どうしてカンブリア大爆発の時代にNK様細胞が発生したのでしょう?同種細胞のうちある特定のなにかを見分けて殺傷する、というリスキーな行動をおこす細胞をどうして許容したのでしょうか?
NK細胞とは何か?について「無脊椎動物の生体防御 第2章 免疫系の進化」において 村松繁先生は以下のような仮説を提起しています。
動物の多様な種分化は、動物界全体の地球上での存続を保障するための、いわば危険分散的策略である。・・種とはお互いに少しずつ異なった個体の集合体であるほど、存続に有利である。(ところが動物は)運動するためには体が柔らかくなければならず、体内に他個体の細胞が侵入して入れ混じってしまう恐れがある・・・(そうすると)種間でキメラが生じ、種の個性も損なわれてしまうことになる・・・動物体にとってキメラ状態を回避することは・・きわめて重要なことである。そのため主に2つの方策が進化した。ナチュラルキラー細胞とリンパ球の形成がそれにあたる。

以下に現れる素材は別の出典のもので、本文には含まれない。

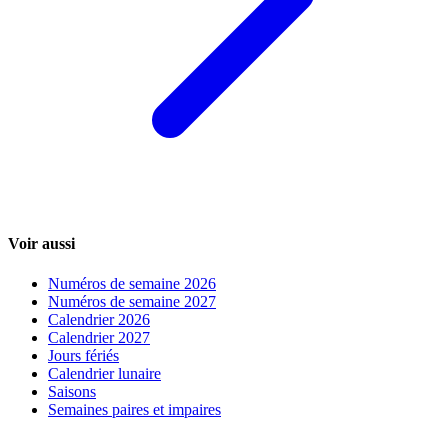
Voir aussi
Numéros de semaine 2026
Numéros de semaine 2027
Calendrier 2026
Calendrier 2027
Jours fériés
Calendrier lunaire
Saisons
Semaines paires et impaires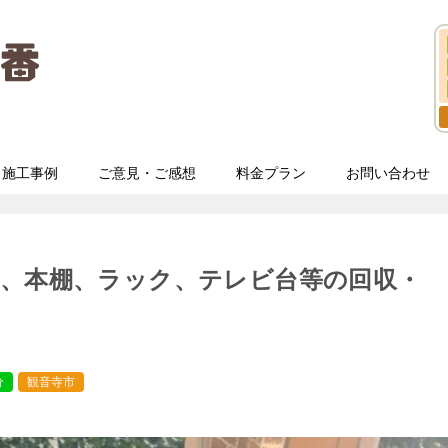
施工事例
ご意見・ご感想
料金プラン
お問い合わせ
つ、本棚、ラック、テレビ台等の回収・
分
観音寺市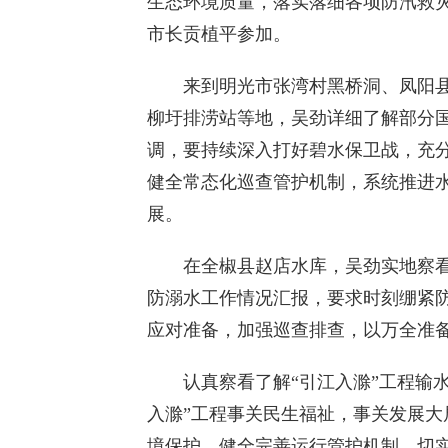
生态环境质量，落实落细各项防汛救
市长贡植平参加。
来到明光市张湾村黑桥洞、凤阳县
柳圩排涝站等地，吴劲详细了解部分
调，要持续深入打好碧水保卫战，充
健全常态化巡查管护机制，系统推进
展。
在全椒县赵店水库，吴劲实地察看
防溺水工作情况汇报，要求时刻绷紧
应对准备，加强巡查排查，以万全准
认真察看了解“引江入滁”工程输水
入滁”工程事关民生福祉，事关发展
境保护，健全完善运行管护机制，切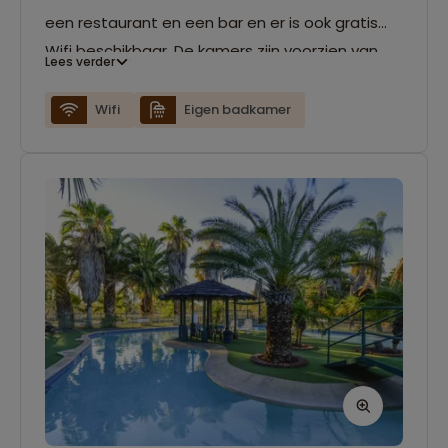
een restaurant en een bar en er is ook gratis
Wifi beschikbaar. De kamers zijn voorzien van
Lees verder
airconditioning en je hebt je eigen badkamer.
Wifi
Eigen badkamer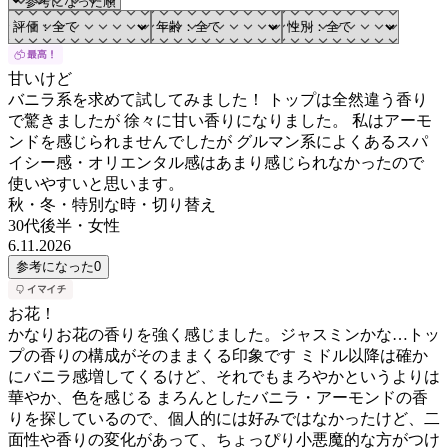
甘いけど
バニラ系を求めて試してみました！ トップは全然違う香り
で驚きましたが 徐々に甘い香りになりました。 私はアーモ
ンドを感じられませんでしたが グルマン系によくあるスパ
イシー感・オリエンタル感はあまり感じられなかったので
使いやすいと思います。
秋・冬・特別な時・切り替え
30代後半
・
女性
6.11.2026
参考になった
0
お花！
かなりお花の香りを強く感じました。ジャスミンかな…トッ
プの香りの構成がそのままくる印象です ミドル以降は確か
にバニラ感増してくるけど、それでもまろやかというよりは
華やか、色を感じる まろんとしたバニラ・アーモンドの香
りを探しているので、個人的には好みではなかったけど、二
面性や香りの変化があって、ちょっぴり小悪魔的な方がつけ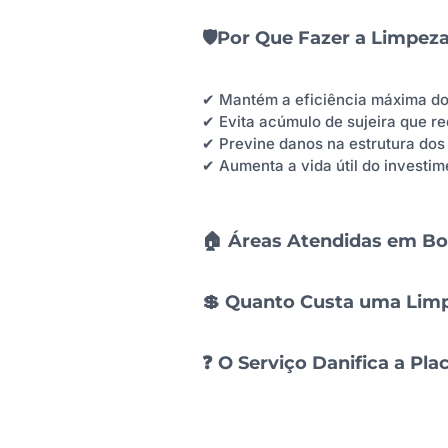
🛡️Por Que Fazer a Limpez
✔ Mantém a eficiência máxima do 
✔ Evita acúmulo de sujeira que r
✔ Previne danos na estrutura dos 
✔ Aumenta a vida útil do investim
🏠 Áreas Atendidas em Bo
💲 Quanto Custa uma Limp
❓ O Serviço Danifica a Pla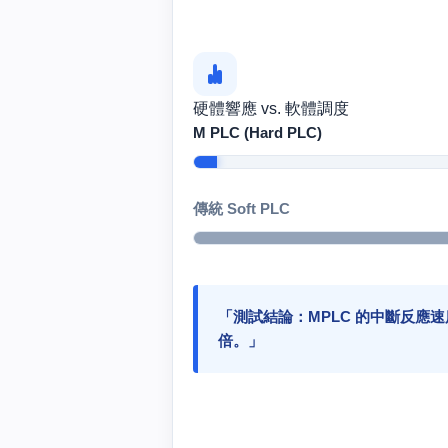
硬體響應 vs. 軟體調度
M PLC (Hard PLC)
傳統 Soft PLC
「測試結論：MPLC 的中斷反應速
倍。」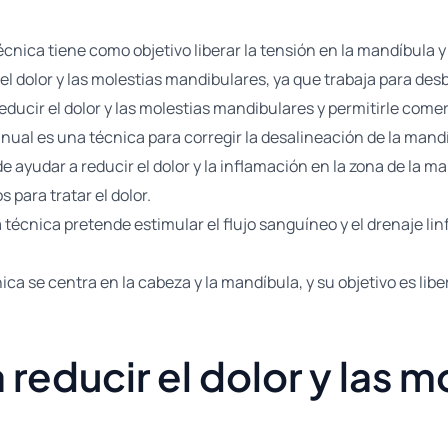
écnica tiene como objetivo liberar la tensión en la mandíbula y
l dolor y las molestias mandibulares, ya que trabaja para desbl
educir el dolor y las molestias mandibulares y permitirle com
anual es una técnica para corregir la desalineación de la mand
e ayudar a reducir el dolor y la inflamación en la zona de la 
 para tratar el dolor.
 técnica pretende estimular el flujo sanguíneo y el drenaje li
nica se centra en la cabeza y la mandíbula, y su objetivo es liber
reducir el dolor y las mo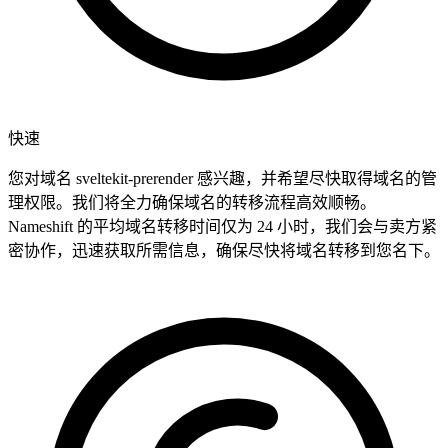
快速
您对域名 sveltekit-prerender 感兴趣，并希望尽快取得域名的管
理权限。我们将全力确保域名的转移流程高效顺畅。
Nameshift 的平均域名转移时间仅为 24 小时，我们会与卖方紧
密协作，迅速获取所需信息，确保尽快将域名转移到您名下。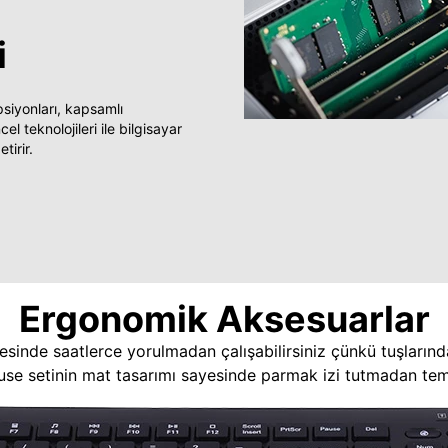
i
yonları, kapsamlı
 teknolojileri ile bilgisayar
tirir.
Ergonomik Aksesuarlar
esinde saatlerce yorulmadan çalışabilirsiniz çünkü tuşlarınd
use setinin mat tasarımı sayesinde parmak izi tutmadan temi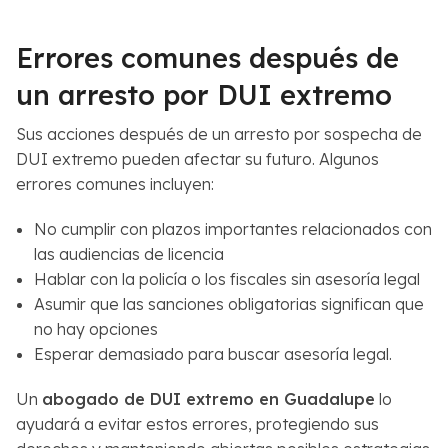
Errores comunes después de
un arresto por DUI extremo
Sus acciones después de un arresto por sospecha de
DUI extremo pueden afectar su futuro. Algunos
errores comunes incluyen:
No cumplir con plazos importantes relacionados con
las audiencias de licencia
Hablar con la policía o los fiscales sin asesoría legal
Asumir que las sanciones obligatorias significan que
no hay opciones
Esperar demasiado para buscar asesoría legal.
Un
abogado de DUI extremo en Guadalupe
lo
ayudará a evitar estos errores, protegiendo sus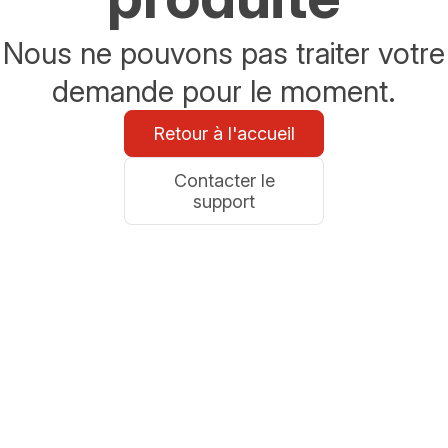
Nous ne pouvons pas traiter votre
demande pour le moment.
Retour à l'accueil
Contacter le
support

スジホシムシの白血球は他個体の赤血球を傷害する。この場合、どの他個体でもよいのではなく、選択性が認められ、AがBの赤血球を傷害するのは、Bの白血球がAの赤血球を傷害する場合に限られる。一方群体のホヤでは遺伝子型ABの群体は、AXあるいはBXと癒合するがCDのように癒合に関連する遺伝子に共通性のないものとは癒合しない。(これらは)ナチュラルキラー細胞の一特性の表れである。

成る程、つまり、種の存続のためには群体or個体の多様性確保は不可欠だが、表面が柔らかく、他個体の細胞が入り混じりやすい動物においてナチュラルキラー細胞が登場したというのだ。

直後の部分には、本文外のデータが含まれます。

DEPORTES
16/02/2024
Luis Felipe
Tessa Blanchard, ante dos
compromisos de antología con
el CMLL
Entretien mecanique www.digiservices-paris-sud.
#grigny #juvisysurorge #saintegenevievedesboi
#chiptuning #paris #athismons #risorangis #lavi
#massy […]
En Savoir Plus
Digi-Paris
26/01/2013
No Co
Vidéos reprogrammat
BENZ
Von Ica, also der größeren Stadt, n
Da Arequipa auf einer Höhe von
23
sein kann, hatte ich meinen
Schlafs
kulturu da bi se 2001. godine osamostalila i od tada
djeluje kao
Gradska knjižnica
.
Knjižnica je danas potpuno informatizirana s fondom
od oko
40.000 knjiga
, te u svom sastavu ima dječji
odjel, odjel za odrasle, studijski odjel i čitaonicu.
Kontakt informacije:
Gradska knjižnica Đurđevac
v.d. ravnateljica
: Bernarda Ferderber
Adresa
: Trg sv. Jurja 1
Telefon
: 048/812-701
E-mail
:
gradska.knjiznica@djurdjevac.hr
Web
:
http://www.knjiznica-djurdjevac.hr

これはおおいに納得できる仮説である。特に、急速に種の多様性が進み、海中において他の動物たちと激しい食闘争を繰り広げていたカンブリア大爆発期においては、食われた仲間の体液が生き延びた個体に侵入してくることはおおいにありえたであろう。他方で体内に侵入してくる細菌類に打ち勝ち、生き残るためには少しずつ異なる血球を持つことも不可欠であっただろう。

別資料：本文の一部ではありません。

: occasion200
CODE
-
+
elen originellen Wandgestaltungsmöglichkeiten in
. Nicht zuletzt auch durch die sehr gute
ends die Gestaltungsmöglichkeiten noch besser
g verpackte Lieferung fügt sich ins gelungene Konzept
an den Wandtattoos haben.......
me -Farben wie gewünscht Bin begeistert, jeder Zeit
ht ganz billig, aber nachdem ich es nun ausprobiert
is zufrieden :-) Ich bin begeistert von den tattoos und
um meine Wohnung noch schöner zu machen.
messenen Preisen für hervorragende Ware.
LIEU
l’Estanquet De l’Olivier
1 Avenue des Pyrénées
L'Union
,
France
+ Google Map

このように激しい種間闘争圧力を背景に多様性を模索する中で、多様性を確保すべく血球同士が攻撃し合う情況が生まれたと考えれば、カンブリア大爆発にNK細胞が発生したという考えが説明できる。
免疫というと個体認識能力ばかりが注目されるが、個体認識の背後にある種の多様性戦略がある、という視点を組み込んだ考察は少ない。松村仮説はその点で、注目に値すると思う。